Este artículo llega tarde. Era una ofensiva en toda regla contra el invencible OT, un desesperado intento de hacer ver la aberración que supone ese inefable programa de televisión. Afortunadamente, parece que la humanidad va entrando en razón, pues por fin ha fracasado rotundamente.

No es de extrañar si tenemos en cuenta que el programa se basa en ciertas concepciones erróneas. Terriblemente erróneas. Os recuerdo que la cosa va de cantantes.

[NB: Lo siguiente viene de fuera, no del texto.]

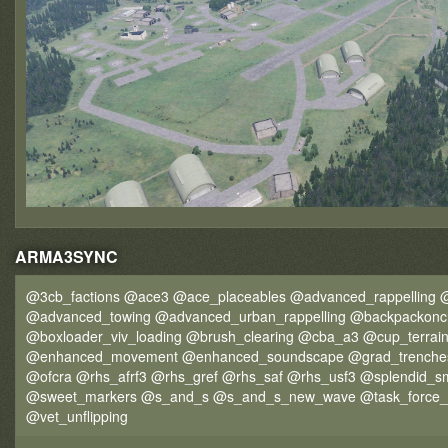
ARMA3SYNC
@3cb_factions @ace3 @ace_placeables @advanced_rappelling @
@advanced_towing @advanced_urban_rappelling @backpackonc
@boxloader_viv_loading @brush_clearing @cba_a3 @cup_terrai
@enhanced_movement @enhanced_soundscape @grad_trenches
@ofcra @rhs_afrf3 @rhs_gref @rhs_saf @rhs_usf3 @splendid
@sweet_markers @s_and_s @s_and_s_new_wave @task_force_ra
@vet_unflipping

Bien, pues ahí está el problema fundamental, que lo que se entiende por cantante no tiene mucho que ver con lo que el programa trata de vendernos.
Para empezar, un cantante no es un jovenzuelo de dientes alineados cuya cantidad de feromonas por centímetro cuadrado sobrepasa con mucho la media nacional. Y no es el único requisito. Para entrar en el programa, debías cumplir otros diversos parámetros:
 Tener la certeza de que uno ha nacido para “esto” y haber dedicado tu pasado por entero a la consecución del sueño de ser cantante. O, en su defecto, decirlo hasta la saciedad.
 Ser atractivo. A menos que el número de elementos atractivos esté copado; siempre se puede ser el elemento divergente.
 Poseer el instinto ineludible de correr alocadamente por el plató, cual grácil gacela, cuando el jurado de turno confirme que se sigue en la academia.
 Llorar irremediablemente todas y cada una de las veces que se entre en contacto con los padres (probablemente cuando se oigan los inevitables “sé tu mismo” o “sé como tu eres”).
 Cantar de forma y manera que, sea cual sea la canción, se sucedan los gorgoritos sin sentido y las molestas florituras innecesarias. Como resultado final, un espectador atento (no adolescente) puede apreciar con claridad cómo el supuesto cantante no está pensando en lo que significa la canción y en lo que quiere transmitir, sino en “qué bien lo hago”, “ya verás ahora cuando que grito voy a pegar, se van a quedar todos muertos”.
 Querer mucho a tus compañeros. Y a tus profesores. Y a el/la presentador/a. Y a los maquilladores. Y al público. Y a la gente que vota. A todo ser viviente, en general.
 Sufrir diversos espasmos musculares mientras se canta una canción, causantes de apretones de mandíbula, de apretones de puños y de miradas que sugieren en todo momento que pretendes acostarse con el señor que maneja la cámara.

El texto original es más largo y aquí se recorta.